Server recovery first steps

At work last week we were looking at backups on a group of machines that had been installed by another company but which our team had recently taken over. I was interested in the backup system they had which involved doing a lvm snapshot of the boot partition and then rsyncing this to another machine is the group ( the rsync’s went around in a circle more or less).

This looked quite cute for quick machine recoveries ( we kickstart our servers but we are still at the stage of doing a fair bit of post install setup ) and we had a think about recovering machines by doing a simple kickstart, then netbooting the server, mounting the root partition under the netboot and rsyncing it back to the install. This seemed a promising idea which we thought would only take an hour or so per machine.

However over the weekend I had a bit of a think and it popped into my head that Mondorescue almost did this sort of thing out of the box already. So I’ve been playing around a it this week with it.

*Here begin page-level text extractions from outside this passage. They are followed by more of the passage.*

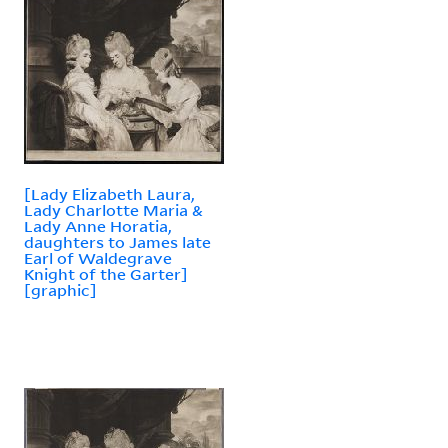
[Lady Elizabeth Laura,
Lady Charlotte Maria &
Lady Anne Horatia,
daughters to James late
Earl of Waldegrave
Knight of the Garter]
[graphic]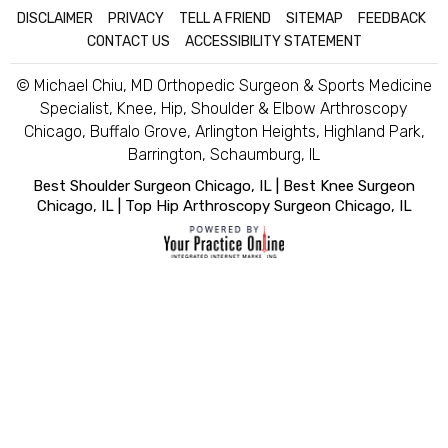
DISCLAIMER
|
PRIVACY
|
TELL A FRIEND
|
SITEMAP
|
FEEDBACK
|
CONTACT US
|
ACCESSIBILITY STATEMENT
© Michael Chiu, MD Orthopedic Surgeon & Sports Medicine
Specialist, Knee, Hip, Shoulder & Elbow Arthroscopy
Chicago, Buffalo Grove, Arlington Heights, Highland Park,
Barrington, Schaumburg, IL
Best Shoulder Surgeon Chicago, IL
|
Best Knee Surgeon
Chicago, IL
|
Top Hip Arthroscopy Surgeon Chicago, IL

So what I have now ( testing using a scratch VM ) are a few commands that:

  1. Backup the server to a NFS partition.
  2. Make an differential backup since the previous backup

Which means I now have a directory on a NFS server with a couple of bootable ISOs sitting in it. One has the full backup of the machine ( it’s about a third of the size of the used space ) and the other has any changes made since the first was done. I do the differential since the full backup takes about 30 minutes of hard work for the server while the incremental only takes 3 minutes or so ( YMMV ). I’ll probably do full backups every week and differential backups nightly.

The fun bit is the recovery:

  1. Remove console the server and boot it over the network
  2. Use PXE to boot the full backup mondorescue image
  3. Mondo boots and thee automatic restores the server to the state is was when the last backup was made (about 15 minutes) . I then have to hit enter a couple of times to reboot
  4. Netboot the incremental mondo image.
  5. Mondo now applies any changes between the last full and the last differential backup.
  6. Reboot again to the hard drive
  7. Finished, machine should be up and running.

A bit of testing shows this only takes about 20 minutes for my test VM ( 3 Gigabytes of default RHE 5 goodness ) and production servers shouldn’t be much slower ( more data but faster disks and CPUs ).

With a bit of luck I should have this ready to deploy in a few days ( although I’m a little short of NFS space to apply it to every machine ).

Overall a fun couple of days, depending on how it goes I might even do a lightning talk about it at the Sysadmin Miniconf next month although I’m not sure if it’s a little trivial since this is close to “out of the box” functionality for Mondorescue.